[Mlir-commits] [mlir] 9f151b7 - [mlir] AsyncParallelFor: sink constants into the parallel compute function
Eugene Zhulenev
llvmlistbot at llvm.org
Thu Dec 9 06:48:31 PST 2021
Author: Eugene Zhulenev
Date: 2021-12-09T06:48:23-08:00
New Revision: 9f151b784be0d0b27ad29cb24629815701d60481
URL: https://github.com/llvm/llvm-project/commit/9f151b784be0d0b27ad29cb24629815701d60481
DIFF: https://github.com/llvm/llvm-project/commit/9f151b784be0d0b27ad29cb24629815701d60481.diff
LOG: [mlir] AsyncParallelFor: sink constants into the parallel compute function
With complex recursive structure of async dispatch function LLVM can't always propagate constants to the parallel_compute_fn and it often prevents optimizations like loop unrolling and vectorization. We help LLVM by pushing known constants into the parallel_compute_fn explicitly.
Reviewed By: bkramer
Differential Revision: https://reviews.llvm.org/D115263
Added:
Modified:
mlir/lib/Dialect/Async/Transforms/AsyncParallelFor.cpp
mlir/test/Dialect/Async/async-parallel-for-compute-fn.mlir
Removed:
################################################################################
diff --git a/mlir/lib/Dialect/Async/Transforms/AsyncParallelFor.cpp b/mlir/lib/Dialect/Async/Transforms/AsyncParallelFor.cpp
index 8d80e6753115b..a4cab9d1ae6c4 100644
--- a/mlir/lib/Dialect/Async/Transforms/AsyncParallelFor.cpp
+++ b/mlir/lib/Dialect/Async/Transforms/AsyncParallelFor.cpp
@@ -18,6 +18,7 @@
#include "mlir/Dialect/StandardOps/IR/Ops.h"

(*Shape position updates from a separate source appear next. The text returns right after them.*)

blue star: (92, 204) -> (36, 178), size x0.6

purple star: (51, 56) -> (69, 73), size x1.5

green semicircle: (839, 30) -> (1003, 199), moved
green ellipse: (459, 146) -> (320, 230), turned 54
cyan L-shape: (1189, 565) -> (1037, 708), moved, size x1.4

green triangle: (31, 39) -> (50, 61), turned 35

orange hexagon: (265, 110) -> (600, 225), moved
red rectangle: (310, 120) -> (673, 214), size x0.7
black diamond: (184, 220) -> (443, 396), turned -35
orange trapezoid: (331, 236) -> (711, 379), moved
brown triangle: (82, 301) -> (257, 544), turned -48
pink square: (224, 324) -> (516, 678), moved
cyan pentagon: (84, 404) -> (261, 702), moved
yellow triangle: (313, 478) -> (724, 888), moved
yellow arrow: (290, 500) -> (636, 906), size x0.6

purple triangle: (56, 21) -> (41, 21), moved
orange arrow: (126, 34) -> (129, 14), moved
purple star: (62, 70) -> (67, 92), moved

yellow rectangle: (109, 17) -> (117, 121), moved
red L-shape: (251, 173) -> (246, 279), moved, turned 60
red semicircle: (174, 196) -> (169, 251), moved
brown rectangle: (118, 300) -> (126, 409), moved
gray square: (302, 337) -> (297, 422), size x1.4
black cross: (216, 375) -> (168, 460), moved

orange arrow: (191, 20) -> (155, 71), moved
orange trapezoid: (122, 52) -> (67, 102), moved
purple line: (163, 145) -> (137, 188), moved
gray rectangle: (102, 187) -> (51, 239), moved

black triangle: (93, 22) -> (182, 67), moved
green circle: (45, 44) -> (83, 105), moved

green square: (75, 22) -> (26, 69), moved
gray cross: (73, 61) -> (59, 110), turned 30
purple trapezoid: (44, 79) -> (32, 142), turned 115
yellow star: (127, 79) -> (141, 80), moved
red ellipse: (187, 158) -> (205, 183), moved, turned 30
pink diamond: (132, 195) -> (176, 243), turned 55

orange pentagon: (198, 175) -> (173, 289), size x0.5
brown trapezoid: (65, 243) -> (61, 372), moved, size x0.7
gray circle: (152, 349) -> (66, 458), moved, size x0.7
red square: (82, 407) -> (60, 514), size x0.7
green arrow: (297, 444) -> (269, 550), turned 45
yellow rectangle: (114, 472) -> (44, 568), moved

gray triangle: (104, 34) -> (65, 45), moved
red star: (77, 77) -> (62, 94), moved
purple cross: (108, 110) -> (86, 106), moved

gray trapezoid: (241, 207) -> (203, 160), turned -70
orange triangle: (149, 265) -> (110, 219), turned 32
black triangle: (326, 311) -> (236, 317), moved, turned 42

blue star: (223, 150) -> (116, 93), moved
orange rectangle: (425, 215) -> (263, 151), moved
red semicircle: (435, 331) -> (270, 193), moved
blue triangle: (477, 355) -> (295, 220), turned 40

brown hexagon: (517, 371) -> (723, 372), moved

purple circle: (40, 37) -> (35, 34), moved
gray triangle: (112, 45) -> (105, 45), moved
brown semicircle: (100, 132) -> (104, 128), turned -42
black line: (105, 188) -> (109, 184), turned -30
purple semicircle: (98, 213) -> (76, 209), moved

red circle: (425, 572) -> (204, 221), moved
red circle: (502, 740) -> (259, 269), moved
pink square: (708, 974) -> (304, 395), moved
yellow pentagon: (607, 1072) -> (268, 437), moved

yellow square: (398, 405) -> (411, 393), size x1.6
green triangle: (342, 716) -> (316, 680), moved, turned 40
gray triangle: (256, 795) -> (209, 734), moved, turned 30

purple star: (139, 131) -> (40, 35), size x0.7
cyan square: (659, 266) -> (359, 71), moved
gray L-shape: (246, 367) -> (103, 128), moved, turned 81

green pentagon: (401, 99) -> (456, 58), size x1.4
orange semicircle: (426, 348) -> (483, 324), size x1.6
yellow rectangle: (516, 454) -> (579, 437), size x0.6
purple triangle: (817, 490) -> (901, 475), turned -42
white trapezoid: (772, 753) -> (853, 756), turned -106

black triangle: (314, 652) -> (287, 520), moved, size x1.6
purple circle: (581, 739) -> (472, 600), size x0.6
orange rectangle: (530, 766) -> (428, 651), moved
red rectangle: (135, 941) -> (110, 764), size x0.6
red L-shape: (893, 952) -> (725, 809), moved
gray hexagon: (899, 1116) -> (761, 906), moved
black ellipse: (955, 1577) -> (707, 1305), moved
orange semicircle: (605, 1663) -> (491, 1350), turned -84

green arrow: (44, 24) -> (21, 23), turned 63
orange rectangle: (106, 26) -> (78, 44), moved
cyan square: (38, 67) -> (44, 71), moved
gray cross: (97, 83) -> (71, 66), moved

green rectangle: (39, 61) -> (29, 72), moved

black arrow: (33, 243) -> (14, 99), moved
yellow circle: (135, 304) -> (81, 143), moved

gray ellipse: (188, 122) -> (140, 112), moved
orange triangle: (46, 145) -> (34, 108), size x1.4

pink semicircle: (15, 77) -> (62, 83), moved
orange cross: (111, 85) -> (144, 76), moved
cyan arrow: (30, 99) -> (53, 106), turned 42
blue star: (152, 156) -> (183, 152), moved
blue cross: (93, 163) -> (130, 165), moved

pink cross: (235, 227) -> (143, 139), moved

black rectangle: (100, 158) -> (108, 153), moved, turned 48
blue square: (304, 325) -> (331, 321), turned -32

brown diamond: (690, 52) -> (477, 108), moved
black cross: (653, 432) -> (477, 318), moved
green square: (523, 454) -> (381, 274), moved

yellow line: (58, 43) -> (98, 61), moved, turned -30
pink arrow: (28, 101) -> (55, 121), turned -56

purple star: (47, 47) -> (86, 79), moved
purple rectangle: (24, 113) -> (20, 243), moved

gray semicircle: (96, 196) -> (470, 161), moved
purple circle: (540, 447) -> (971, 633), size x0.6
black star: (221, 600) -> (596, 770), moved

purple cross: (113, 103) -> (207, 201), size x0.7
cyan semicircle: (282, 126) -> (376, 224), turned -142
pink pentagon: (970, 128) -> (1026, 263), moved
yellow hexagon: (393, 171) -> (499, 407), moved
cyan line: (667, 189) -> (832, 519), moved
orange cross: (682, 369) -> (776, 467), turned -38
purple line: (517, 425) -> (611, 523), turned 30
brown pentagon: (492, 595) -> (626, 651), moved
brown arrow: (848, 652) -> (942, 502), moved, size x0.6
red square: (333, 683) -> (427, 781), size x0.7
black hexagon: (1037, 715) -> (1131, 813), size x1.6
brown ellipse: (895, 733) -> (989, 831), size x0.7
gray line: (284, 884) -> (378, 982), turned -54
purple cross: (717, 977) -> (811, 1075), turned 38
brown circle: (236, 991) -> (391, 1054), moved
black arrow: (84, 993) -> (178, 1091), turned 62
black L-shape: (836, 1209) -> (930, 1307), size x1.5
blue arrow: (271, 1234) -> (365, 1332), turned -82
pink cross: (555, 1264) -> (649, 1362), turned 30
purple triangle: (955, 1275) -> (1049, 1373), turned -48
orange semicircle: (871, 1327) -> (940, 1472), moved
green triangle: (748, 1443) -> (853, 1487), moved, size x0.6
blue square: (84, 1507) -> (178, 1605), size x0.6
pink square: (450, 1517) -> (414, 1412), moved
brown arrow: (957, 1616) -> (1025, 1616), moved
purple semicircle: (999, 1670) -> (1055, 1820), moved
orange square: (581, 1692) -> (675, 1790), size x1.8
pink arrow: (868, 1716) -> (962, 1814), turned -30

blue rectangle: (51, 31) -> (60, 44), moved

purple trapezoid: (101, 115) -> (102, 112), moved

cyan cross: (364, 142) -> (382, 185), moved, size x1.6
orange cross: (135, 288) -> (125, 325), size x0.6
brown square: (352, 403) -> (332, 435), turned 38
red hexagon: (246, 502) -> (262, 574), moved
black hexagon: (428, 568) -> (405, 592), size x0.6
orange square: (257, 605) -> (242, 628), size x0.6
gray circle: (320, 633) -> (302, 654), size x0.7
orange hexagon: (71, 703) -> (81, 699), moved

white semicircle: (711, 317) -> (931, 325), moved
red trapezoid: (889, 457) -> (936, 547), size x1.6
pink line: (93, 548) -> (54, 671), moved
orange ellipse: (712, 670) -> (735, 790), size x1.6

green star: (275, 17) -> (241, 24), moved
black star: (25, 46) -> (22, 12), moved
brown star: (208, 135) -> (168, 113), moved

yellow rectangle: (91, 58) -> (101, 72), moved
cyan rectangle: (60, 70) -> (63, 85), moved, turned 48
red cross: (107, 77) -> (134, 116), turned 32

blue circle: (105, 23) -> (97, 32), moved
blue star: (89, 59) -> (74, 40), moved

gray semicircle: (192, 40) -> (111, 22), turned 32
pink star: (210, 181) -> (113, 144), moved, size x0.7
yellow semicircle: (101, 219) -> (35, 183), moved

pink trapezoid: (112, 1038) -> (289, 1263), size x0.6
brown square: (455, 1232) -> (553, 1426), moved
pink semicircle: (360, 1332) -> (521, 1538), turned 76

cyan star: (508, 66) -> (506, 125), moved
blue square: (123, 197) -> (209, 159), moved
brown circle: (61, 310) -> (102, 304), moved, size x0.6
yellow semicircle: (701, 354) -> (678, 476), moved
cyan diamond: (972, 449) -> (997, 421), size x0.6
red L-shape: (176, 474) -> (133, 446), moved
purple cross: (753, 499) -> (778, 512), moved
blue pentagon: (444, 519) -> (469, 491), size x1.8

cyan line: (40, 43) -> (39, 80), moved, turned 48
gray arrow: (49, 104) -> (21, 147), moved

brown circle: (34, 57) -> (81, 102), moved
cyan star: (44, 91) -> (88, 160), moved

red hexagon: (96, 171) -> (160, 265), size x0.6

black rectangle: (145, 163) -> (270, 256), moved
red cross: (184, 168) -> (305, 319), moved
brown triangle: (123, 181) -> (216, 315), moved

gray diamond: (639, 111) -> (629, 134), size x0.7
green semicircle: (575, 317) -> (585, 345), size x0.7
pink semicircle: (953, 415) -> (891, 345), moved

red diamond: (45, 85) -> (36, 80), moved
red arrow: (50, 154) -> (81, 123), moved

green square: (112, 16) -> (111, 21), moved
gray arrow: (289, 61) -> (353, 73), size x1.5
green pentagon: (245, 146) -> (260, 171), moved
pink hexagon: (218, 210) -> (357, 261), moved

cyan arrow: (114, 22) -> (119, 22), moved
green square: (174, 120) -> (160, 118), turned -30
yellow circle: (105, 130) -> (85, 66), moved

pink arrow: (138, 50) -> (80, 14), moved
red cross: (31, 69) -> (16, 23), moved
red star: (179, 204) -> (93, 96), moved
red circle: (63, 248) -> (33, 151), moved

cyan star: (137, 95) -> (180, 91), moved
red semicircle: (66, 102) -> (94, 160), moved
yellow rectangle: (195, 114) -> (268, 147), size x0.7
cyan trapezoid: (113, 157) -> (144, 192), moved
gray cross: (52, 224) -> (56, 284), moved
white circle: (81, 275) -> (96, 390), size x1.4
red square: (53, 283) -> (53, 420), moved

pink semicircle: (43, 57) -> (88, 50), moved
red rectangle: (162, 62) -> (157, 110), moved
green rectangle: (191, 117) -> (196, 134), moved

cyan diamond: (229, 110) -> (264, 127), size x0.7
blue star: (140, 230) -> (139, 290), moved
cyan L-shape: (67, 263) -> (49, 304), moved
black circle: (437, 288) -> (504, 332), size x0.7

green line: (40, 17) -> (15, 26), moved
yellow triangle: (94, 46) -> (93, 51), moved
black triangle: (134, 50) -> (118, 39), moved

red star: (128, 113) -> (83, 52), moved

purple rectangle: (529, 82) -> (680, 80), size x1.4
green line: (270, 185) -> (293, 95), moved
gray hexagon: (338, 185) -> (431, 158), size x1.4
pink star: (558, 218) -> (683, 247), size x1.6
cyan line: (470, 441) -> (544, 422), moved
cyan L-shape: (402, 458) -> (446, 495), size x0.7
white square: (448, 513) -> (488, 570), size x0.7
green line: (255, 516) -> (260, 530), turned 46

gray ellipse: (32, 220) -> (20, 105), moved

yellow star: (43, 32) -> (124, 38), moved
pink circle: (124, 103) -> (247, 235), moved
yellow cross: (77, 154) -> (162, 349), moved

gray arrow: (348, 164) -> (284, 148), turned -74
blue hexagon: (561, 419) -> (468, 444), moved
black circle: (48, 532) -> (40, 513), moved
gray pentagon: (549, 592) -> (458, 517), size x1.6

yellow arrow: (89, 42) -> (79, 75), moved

#include "mlir/IR/BlockAndValueMapping.h"
#include "mlir/IR/ImplicitLocOpBuilder.h"
+#include "mlir/IR/Matchers.h"
#include "mlir/IR/PatternMatch.h"
#include "mlir/Transforms/GreedyPatternRewriteDriver.h"
#include "mlir/Transforms/RegionUtils.h"
@@ -120,16 +121,69 @@ struct AsyncParallelForRewrite : public OpRewritePattern<scf::ParallelOp> {
struct ParallelComputeFunctionType {
FunctionType type;
- llvm::SmallVector<Value> captures;
+ SmallVector<Value> captures;
+};
+
+// Helper struct to parse parallel compute function argument list.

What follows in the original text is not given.